Discussions are underway among trade unions, employers, and the government regarding the potential exemption of low-income Russians from paying personal income tax (PIT).
This provision is part of a general agreement signed at the end of April 2024 by trade unions, employers, and the government, as reported by RBC.
In Russia, individuals are considered low-income if their monthly earnings are below the subsistence level, which currently stands at 16,840 rubles. The document states that in the coming years, Russia will pursue a more effective tax policy, aiming to address significant social and economic inequality observed at present.
The document highlights the need to amend tax legislation. Low-income Russians should be exempt from PIT, with the tax-exempt income level set at the subsistence minimum. However, trade unions advocate setting it at the minimum wage level, which currently stands at 19,240 rubles.

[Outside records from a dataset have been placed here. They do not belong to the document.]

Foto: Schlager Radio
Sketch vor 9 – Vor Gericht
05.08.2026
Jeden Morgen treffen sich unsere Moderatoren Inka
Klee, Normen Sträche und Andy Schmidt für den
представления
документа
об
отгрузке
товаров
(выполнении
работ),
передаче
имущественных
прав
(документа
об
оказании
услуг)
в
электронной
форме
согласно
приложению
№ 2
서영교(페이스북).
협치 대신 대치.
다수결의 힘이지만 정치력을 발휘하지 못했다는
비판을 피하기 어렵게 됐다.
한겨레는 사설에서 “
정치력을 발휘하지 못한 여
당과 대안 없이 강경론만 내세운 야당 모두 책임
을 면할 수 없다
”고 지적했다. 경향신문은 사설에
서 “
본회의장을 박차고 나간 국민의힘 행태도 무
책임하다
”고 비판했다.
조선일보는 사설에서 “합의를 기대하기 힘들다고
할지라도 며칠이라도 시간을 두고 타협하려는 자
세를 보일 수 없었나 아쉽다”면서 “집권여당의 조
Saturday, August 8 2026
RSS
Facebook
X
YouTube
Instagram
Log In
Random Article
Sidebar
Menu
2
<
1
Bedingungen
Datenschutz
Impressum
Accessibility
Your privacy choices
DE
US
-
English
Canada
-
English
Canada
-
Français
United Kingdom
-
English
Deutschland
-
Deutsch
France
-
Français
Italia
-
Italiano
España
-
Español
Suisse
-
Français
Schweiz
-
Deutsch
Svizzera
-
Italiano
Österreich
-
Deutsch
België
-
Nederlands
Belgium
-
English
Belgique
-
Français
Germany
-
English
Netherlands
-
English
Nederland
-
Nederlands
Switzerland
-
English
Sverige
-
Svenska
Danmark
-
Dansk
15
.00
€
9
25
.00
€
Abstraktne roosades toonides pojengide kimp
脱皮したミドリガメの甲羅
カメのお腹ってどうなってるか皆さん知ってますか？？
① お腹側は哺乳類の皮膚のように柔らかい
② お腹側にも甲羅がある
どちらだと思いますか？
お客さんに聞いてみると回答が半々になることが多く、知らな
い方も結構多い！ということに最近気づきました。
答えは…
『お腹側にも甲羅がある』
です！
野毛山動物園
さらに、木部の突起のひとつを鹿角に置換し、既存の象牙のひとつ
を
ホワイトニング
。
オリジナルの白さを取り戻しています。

Russian President Vladimir Putin previously emphasized the necessity of reforms in the Russian tax system, stressing the importance of fairness. Individuals with low incomes should contribute a minimal amount to the budget, while affluent Russians may be required to pay more than they currently do.
According to Alexander Safonov, a professor at the Financial University under the Government of the Russian Federation, the income tax rate should be adjusted based on the number of dependents in a family. In Russia, working citizens not only support their children but sometimes also care for elderly parents or disabled individuals. This aspect should be taken into account in tax policy, the professor believes.